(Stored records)
──────────

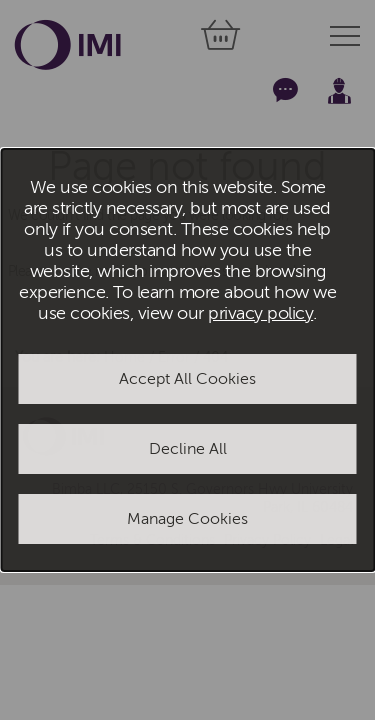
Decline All (188, 449)
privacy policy (260, 313)
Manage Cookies (187, 519)
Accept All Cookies (187, 379)
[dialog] (187, 360)
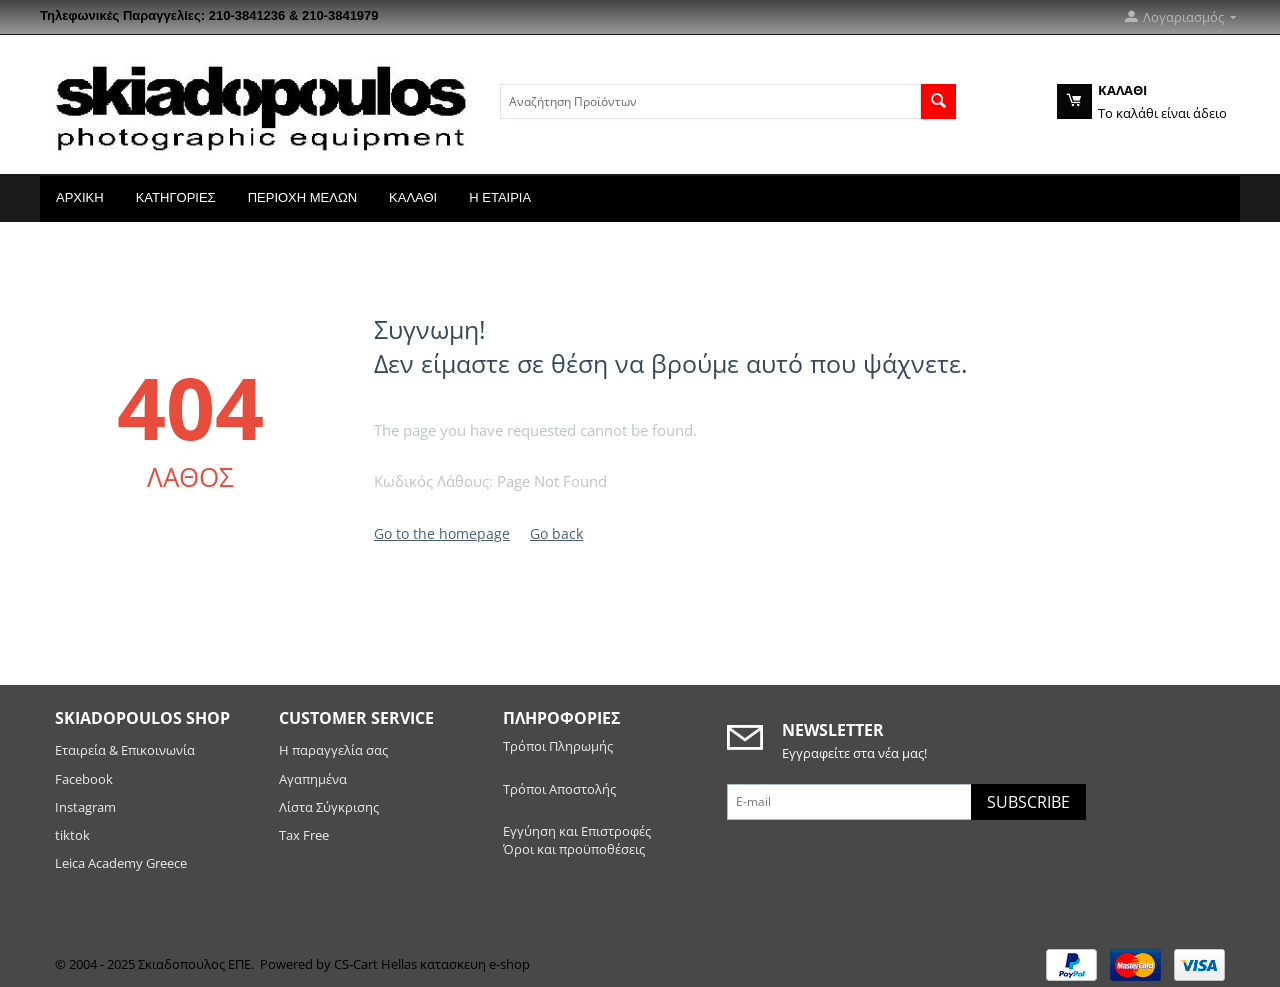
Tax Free (304, 835)
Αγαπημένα (313, 779)
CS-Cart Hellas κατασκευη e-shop (432, 964)
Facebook (85, 779)
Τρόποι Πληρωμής (558, 746)
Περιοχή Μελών (302, 197)
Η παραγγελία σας (333, 750)
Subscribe (1028, 802)
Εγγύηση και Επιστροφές (577, 831)
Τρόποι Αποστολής (559, 789)
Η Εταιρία (500, 197)
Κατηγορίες (176, 197)
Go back (556, 533)
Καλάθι (413, 197)
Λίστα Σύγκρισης (329, 807)
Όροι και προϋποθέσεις (574, 849)
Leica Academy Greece (122, 863)
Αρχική (80, 197)
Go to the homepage (442, 533)
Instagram (85, 807)
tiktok (72, 835)
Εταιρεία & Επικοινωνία (125, 750)
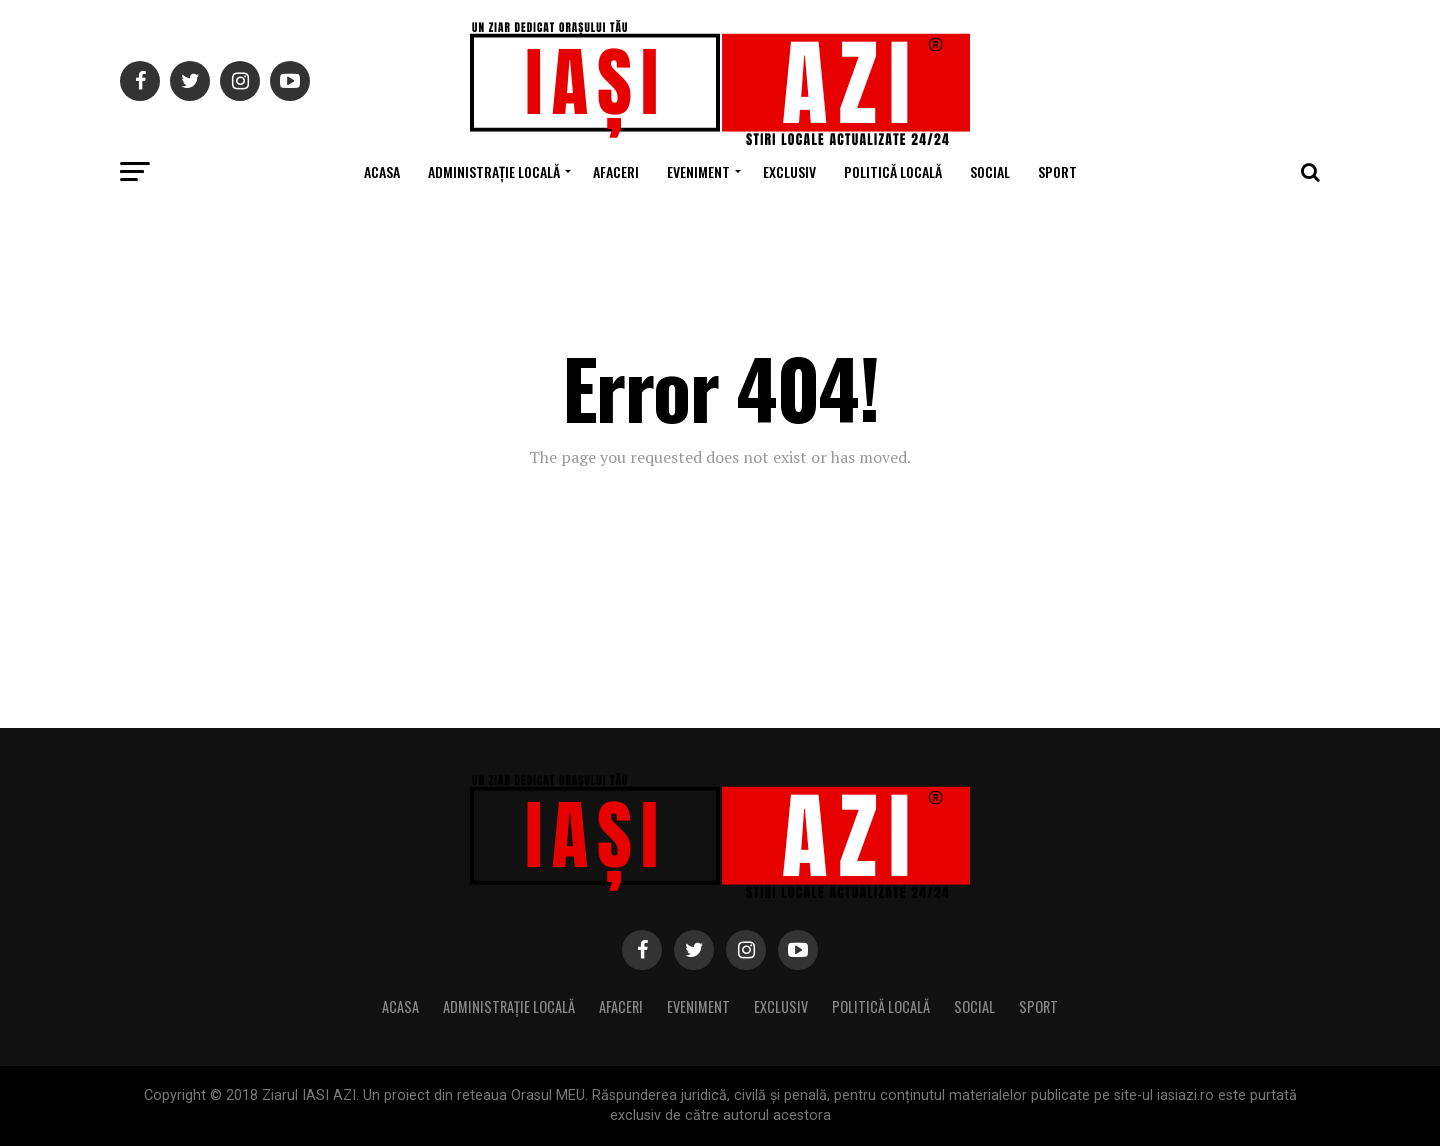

──────────

Omit the pictures, then output every record exactly as given.

Decline All (188, 449)
privacy policy (260, 313)
Manage Cookies (187, 519)
Accept All Cookies (187, 379)
[dialog] (187, 360)
Tax Free (304, 835)
Αγαπημένα (313, 779)
CS-Cart Hellas κατασκευη e-shop (432, 964)
Facebook (85, 779)
Τρόποι Πληρωμής (558, 746)
Περιοχή Μελών (302, 197)
Η παραγγελία σας (333, 750)
Subscribe (1028, 802)
Εγγύηση και Επιστροφές (577, 831)
Τρόποι Αποστολής (559, 789)
Η Εταιρία (500, 197)
Κατηγορίες (176, 197)
Go back (556, 533)
Καλάθι (413, 197)
Λίστα Σύγκρισης (329, 807)
Όροι και προϋποθέσεις (574, 849)
Leica Academy Greece (122, 863)
Αρχική (80, 197)
Go to the homepage (442, 533)
Instagram (85, 807)
tiktok (72, 835)
Εταιρεία & Επικοινωνία (125, 750)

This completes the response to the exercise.